Uzun süredir iş nedeniyle post atamıyorduk, ev sahibim Halil'den kusura bakmamasını istiyorum. Hayat öğrencilik yıllarından sonra gittikçe hızlanan bir tempo kazanıyor(Ben bunu yazarken Sow ofsayttan Lyon’a röveşata bir gol attı).




Tam bu tempoya alışmaya başlamışken hastalanıp evde 3 uzun gün kalınca tekrar hafta sonu maç şölenine geri döndüm.



Açılışı Köln-Dortmund maçıyla yaptım ki Nuri'nin Podolski'ye(Bence Alman milli takımının en önemli oyuncusu) öyle bir ayar verdi ki tekrar tekrar seyretmeye doyamıyorum.
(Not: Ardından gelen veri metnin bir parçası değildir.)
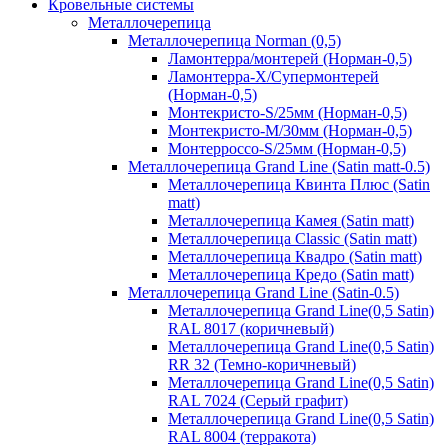
Кровельные системы
Металлочерепица
Металлочерепица Norman (0,5)
Ламонтерра/монтерей (Норман-0,5)
Ламонтерра-Х/Супермонтерей
(Норман-0,5)
Монтекристо-S/25мм (Норман-0,5)
Монтекристо-M/30мм (Норман-0,5)
Монтерроссо-S/25мм (Норман-0,5)
Металлочерепица Grand Line (Satin matt-0.5)
Металлочерепица Квинта Плюс (Satin
matt)
Металлочерепица Камея (Satin matt)
Металлочерепица Classic (Satin matt)
Металлочерепица Квадро (Satin matt)
Металлочерепица Кредо (Satin matt)
Металлочерепица Grand Line (Satin-0.5)
Металлочерепица Grand Line(0,5 Satin)
RAL 8017 (коричневый)
Металлочерепица Grand Line(0,5 Satin)
RR 32 (Темно-коричневый)
Металлочерепица Grand Line(0,5 Satin)
RAL 7024 (Серый графит)
Металлочерепица Grand Line(0,5 Satin)
RAL 8004 (терракота)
(Tam bu satırı yazarken de Lyon Kallström'ün düşürülmesiyle penaltı kazandı ve Lopez ile gole çevirdi 3-1)



Ardından geçen haftadan kalma Cruzerio-Fluminense maçı. Wellington'un golü ile Cruzerio kazandı ama Washingol de oldukça yardım etti bu sonuç için.



Sonrasında Bayern'in Hanover karşısında ki galibiyeti ve Gomez'in gol atabildiğine şahit olmak. Herkese nasip olmaz Gomez'in maçı domine ettiği gün tv karşısında olmak. Bayern de ayrıca Badstuber'in gelişimi inanılmaz. Geçen sene seyrettiğim genç savunmacı ile bugün ki arasında ciddi anlamda büyük fark var.
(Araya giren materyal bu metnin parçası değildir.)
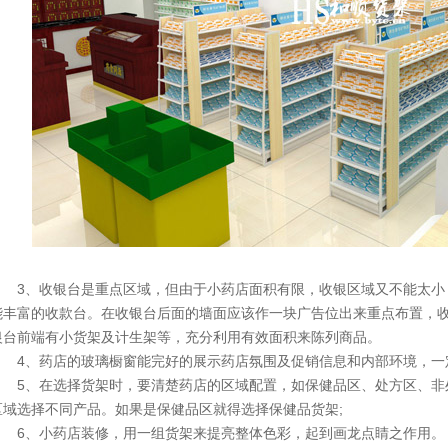
3、收银台是重点区域，但由于小药店面积有限，收银区域又不能太小
能丰富的收款台。在收银台后面的墙面应该作一块广告位出来重点布置，
银台前端有小货架及计生架等，充分利用有效面积来陈列商品。
4、药店的玻璃橱窗能完好的展示药店氛围及促销信息和内部环境，一定
5、在选择货架时，要清楚药店的区域配置，如保健品区、处方区、非
区域选择不同产品。如果是保健品区就得选择保健品货架;
6、小药店装修，用一组货架来提亮整体色彩，起到画龙点睛之作用。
Beşiktaş-Manisa maçını ise uykulu gözler ile seyrettim. Manisa'nın yakaladıklarını affetmemesi ile benim için beklenen bir sonuç gerçekleşti. Basın ne kadar şişirse de ciddi eksikleri olan bir takım Beşiktaş ve gün geçtikçe de geçen seneki Galatasaray görüntüsüne bürünmeye başlıyorlar.



Ve geçenin sonunda Mesut'un şovu ile bitirmek. Aslında birçok futbolcuda olan yetenek seviyesinde, örneğin Arda'dan ciddi anlamda yetenek olarak alt seviyede ama öyle garip bir özelliği var ki onu dün sahada ki 21 adamdan da farklı kılan buydu. Fabregas gibi top ayağına geldiğinde sanki Pes'teki gibi durdurup inceliyor ve en doğru adama en basit şekilde topu ulaştırıyor.



Gerçekten bu basit oyunu çok basit şekilde oynuyor.(Lloris müthiş çıkardı Lyon 10 kişi).



Pazar gününü ise uzun zamandır bu kadar güzel geçirmemiştim.



Yatağa gelen güzel bir kahvaltıdan sonra maç zamanına kadar uyuşukluk yapmak. Kasımpaşa-Trabzon ile dönüşümlü seyredilen Gençlerbirliği-Antalya maçlarının ilk yarıları. Banvit-Fenerbahçe Ülker maçının doyumsuz mücadelesi, zorda olsa gelen galibiyet.



Lens-Rennes maçının sıkıcı oyunu yerine tercih edilen Avrupa’dan lig özetleri.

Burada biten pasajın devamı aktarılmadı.